Federal Information Security Modernization Act of 2014
- Long title: An Act to amend chapter 35 of title 44, United States Code, to provide for reform to Federal information security.
- Acronyms (colloquial): FISMA2014
- Nicknames: FISMA Reform
- Enacted by: the 113th United States Congress
- Effective: December 18, 2014

Citations
- Public law: 113-283
- Statutes at Large: 128 Stat. 3073 aka 128 Stat. 3073

Codification
- Acts amended: Federal Information Security Management Act of 2002
- Titles amended: 44 U.S.C.: Public Printing and Documents
- U.S.C. sections created: 44 U.S.C. ch. 35, subch. II § 3551 et seq.
- U.S.C. sections amended: 44 U.S.C. ch. 35, subch. II § 3501 et seq.; 44 U.S.C. ch. 35, subch. III § 3541 et seq.;

Legislative history
- Introduced in the House as S. 2521 by Thomas Carper (D–DE) on June 24, 2014; Committee consideration by Senate Homeland Security and Governmental Affairs; Passed the Senate on December 8, 2014 (passed unanimous consent); Passed the House on December 10, 2014 (passed without objection); Signed into law by President Barack Obama on December 18, 2014;

= Federal Information Security Modernization Act of 2014 =

United States federal law

The Federal Information Security Modernization Act of 2014 (Pub.L. 113-283, S. 2521; commonly referred to as FISMA Reform) was signed into federal law by President Barack Obama on December 18, 2014. Passed as a response to the increasing amount of cyber attacks on the federal government, it amended existing laws to enable the federal government to better respond to cyber attacks on departments and agencies. Amended laws included the Federal Information Security Management Act of 2002.
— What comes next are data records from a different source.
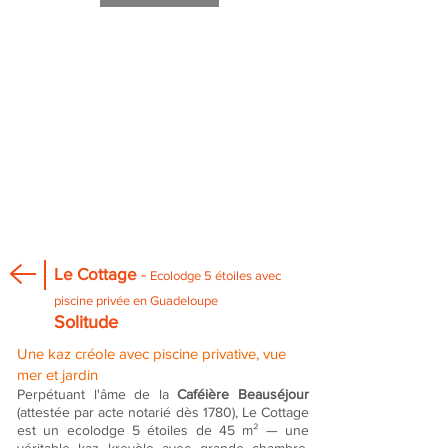
Le Cottage
-
Ecolodge 5 étoiles avec
piscine privée en Guadeloupe
Solitude
Une kaz créole avec piscine privative, vue
mer et jardin
Perpétuant l'âme de la
Caféière Beauséjour
(attestée par acte notarié dès 1780), Le Cottage
est un ecolodge 5 étoiles de 45 m² — une
véritable kaz kreyòle avec grande chambre,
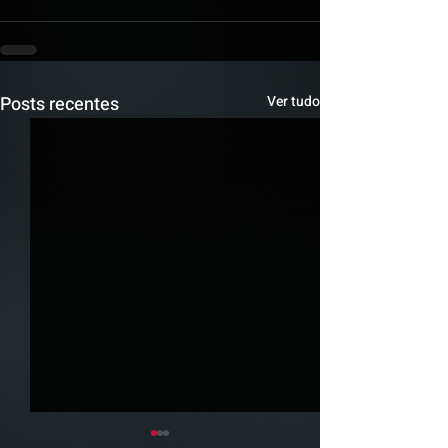
Posts recentes
Ver tudo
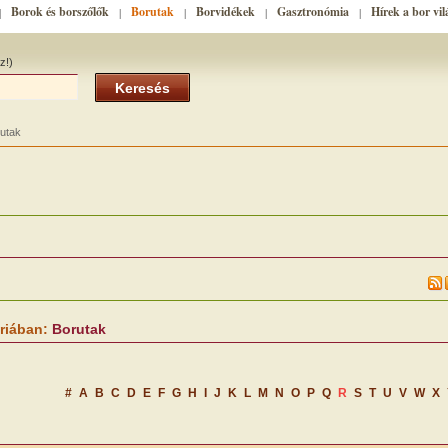
Borok és borszőlők
Borutak
Borvidékek
Gasztronómia
Hírek a bor vil
|
|
|
|
|
z!)
Keresés
utak
riában:
Borutak
#
A
B
C
D
E
F
G
H
I
J
K
L
M
N
O
P
Q
R
S
T
U
V
W
X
An earlier version of the legislation was proposed by House Oversight and Government Reform Chairman Darrell Issa and co-sponsored by the Committee's Ranking Member Elijah Cummings as H.R.1163 Federal Information Security Amendments Act of 2013. The bill was passed by the U.S. House of Representatives on a vote of 416–0.

The final version of the legislation was introduced to the United States Senate Committee on Homeland Security and Governmental Affairs by Thomas Carper (D–DE) on June 24, 2014 and passed December 8, 2014 in the Senate and December 10, 2014 in the House.